Hénon’s team tested Self in a classic example in which steric interactions are often invoked to explain different outcomes. For example, they investigated organocatalytic reactions in which the selectivity for one product is due to steric collisions between the mesityl groups in the catalyst and the catalyst. p-methoxyphenyl moiety of the reaction substrate. This hypothesis was self-confirmed, and in addition, less obvious steric interactions were revealed.

Another system developed by the Self team was a series of Ni-phosphine complexes in which steric interactions often limited the access of the lone pair of electrons in the phosphine ligand. The researchers found that their results correlated well with the Tolman angle, the traditional method of studying this, but they also showed that the interaction between the nickel center and the ligand was smaller than the Tolman analysis suggested.

These insights could be useful to chemists. Paton said: “You can also imagine using this tool to compare many different ligands in a library and use it to, for example, characterize and understand performance or even design ligands. Ultimately, you can think about how to design better and more efficient systems and reactions.”
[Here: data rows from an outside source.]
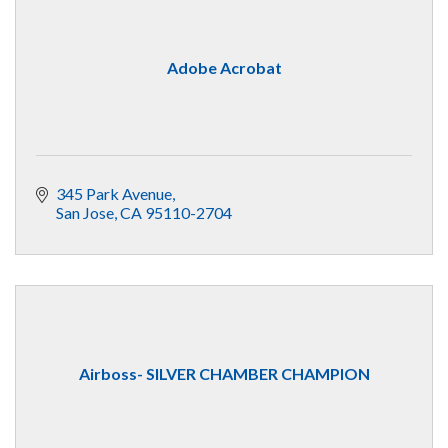
Adobe Acrobat
345 Park Avenue
San Jose
CA
95110-2704
Airboss- SILVER CHAMBER CHAMPION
Enon emphasizes that the “self” operates not only between molecules but also within them. “Previous methods were designed to bring two separate molecules closer to each other. But what about rotational barriers within a single molecule? That’s intramolecular steric repulsion, and Self deals with it naturally. Other methods struggle with this greatly. This opens up new perspectives.”

But Fay is cautious about the future impact of this research. “Time will tell, but for now it’s promising due to its theoretical rigor and ease of visualization, but it may take some time to see if this really adds value, as the Tolman parameter, for example, is very well established for organometallic catalysts.”